George B. Thomas:Yeah. And not like the Disney song A Whole New World. Not that kind of Whole New World. I mean,
Nico Lafakis:a A whole new world.
George B. Thomas:Like, oh my god.
Nico Lafakis:Yeah. So I'm gonna touch on that real quick, but then I wanna get to the story I teased yesterday. So what we're murmuring about here is a new device that OpenAI has been behind. I'm sure I'm not sure if it's OpenAI. I'm sure it's Y Combinator funded.
Nico Lafakis:It one way or another, Sam Altman is very, very involved. This is not something new. The device being completed is new. The idea is actually a little over a year old. Look.
Nico Lafakis:When gbt 3 hit the web, the first thing I said was the truth is dead. It's over. The last of the truth is finished now. You will never be able to know whether somebody has done something from generated or not. And even when people try to challenge me about different content types, it's like, nope.
Nico Lafakis:Can't do it. I even saw a video of a guy who hooked up a g p t to a pen on a c n c machine so that it could write the output on paper so that he could turn that in. It was over on every scale. Right? So he came out and said, look.
Nico Lafakis:Given that we can't tell the difference in text, we can't tell the difference in voice, we have to come up with something new. And facial as well. Right? Because you can mimic facial now. A really scary part of that video was the fact that people are using facial deepfake and using Zoom deepfake in order to deepfake as your CEO, as your CFO, to then get a hold of accounting and have them cut a check.
Nico Lafakis:How scary is that? So this technology is based, and it's gonna eventually get to your phone too, but it's on device as well for physical locations. And what it does is it it's a retinal scan. So let's all just put our minds into
George B. Thomas:It's minority report.
Nico Lafakis:Yeah.
George B. Thomas:It's minority report. I'm like I'm like, oh my god. What's it?
Nico Lafakis:We're there.
Nico Lafakis:We're there. So it's minority report. If you've seen that movie, you'll see a very famous scene of Tom Cruise running through an alleyway and a scanner picks up scans his eye from probably a good 50 meters away or 50 yards rather and instantly changes the advertising that he's seeing on a billboard and it's personalized to him. K. The the reason we're going this route is because it will take us much much longer, and I'm not entirely sure.
Nico Lafakis:I'm very actually, I'm very sure. We will never develop the equivalent of human eyes for robotics because it's unnecessary. They need cameras. They don't need the same corneas. It's not designed the same way, in other words.
Nico Lafakis:So because of the fact that they can just use a camera and the the rest of it's normal, easily and, you know, within nanoseconds, that's a robot eye, that's a human eye. So this is the new method of being able to detect, are you human? It's a big, big story. Definitely dive into it more next week, but just wanna touch up what that is that we're all geeked out about. The real story that I I teased yesterday is about perplexity.
Nico Lafakis:If you don't know about perplexity, it is a web search engine that is LLM or generative AI based. So the big difference is where you see the Google answers that pop up nowadays, that's the only type of answer that perplexity provides you.
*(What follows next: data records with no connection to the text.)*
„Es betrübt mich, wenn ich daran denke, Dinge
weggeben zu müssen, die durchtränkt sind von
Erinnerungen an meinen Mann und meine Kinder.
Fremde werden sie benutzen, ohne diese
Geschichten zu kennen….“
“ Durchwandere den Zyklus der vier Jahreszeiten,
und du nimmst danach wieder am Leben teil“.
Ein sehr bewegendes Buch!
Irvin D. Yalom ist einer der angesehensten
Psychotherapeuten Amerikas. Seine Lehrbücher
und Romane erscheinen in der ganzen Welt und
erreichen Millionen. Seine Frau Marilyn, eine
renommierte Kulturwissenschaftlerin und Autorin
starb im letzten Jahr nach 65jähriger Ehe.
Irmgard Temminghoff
But it does it in sort of like a RLHF format where it's giving you this additional context to the the search that it did. And the search is entirely based on sources, which it also provides for you above and then gives you the link within every aspect of the answer where that information came from in in the source that it looked at. So not only do you know that it's a 100% accurate answer, you can actually see where it got that answer from as well.
Nico Lafakis:So that being the case, really no more advertising because there's like, no Google Ads. I just type it, I get the answer, I don't have to surf through a ton of links to find the right page that has the answer on it. I just get it. What if I was using that for news or for a book? So the New York Times, I believe yeah.
Nico Lafakis:I'm pretty sure because they're the they're the biggies that are suing everybody left and right. The New York Times has superplexity and filed a lawsuit rather and are saying, hey. You're violating our capabilities because your model is going through certain aspects of our site that it should not be able to in order to garner information that you're then giving to users.' People are able to learn the context of a story without actually having to go and pay to read about it online. Never mind the fact that you shouldn't have to pay for for information or intelligence anyway. So it brings to to mind and this morning, I put something in the channel for the guys that I I didn't even know until I found it this morning.
Nico Lafakis:I I find that these companies are doing a wonderful job of supplanting anyone that would otherwise get in their way that are considered to be just, you know, just the old school, the big boys. You couldn't possibly get past them if if you wanted to. And yet, here are all these startups that are quite literally destroying the foundations of these older companies. Google added in what Perplexity has, and it hasn't really moved the needle for them in terms of ad revenue. It can't.
Nico Lafakis:Who cares? What does it do, though? It does the one thing that we were talking about the most at inbound, which was ads meaning. If the content that you're creating doesn't have any meaning for what I'm looking for, then I don't care about your website. I don't care about your service.
Nico Lafakis:I don't care about your product. But if it does have meaning, the language model will pick it up, especially if it is completely relative to what it is that I'm looking for. The closer that is, the better it is. Now what does that mean? Well, it means that everybody shouldn't be selling the same thing anymore.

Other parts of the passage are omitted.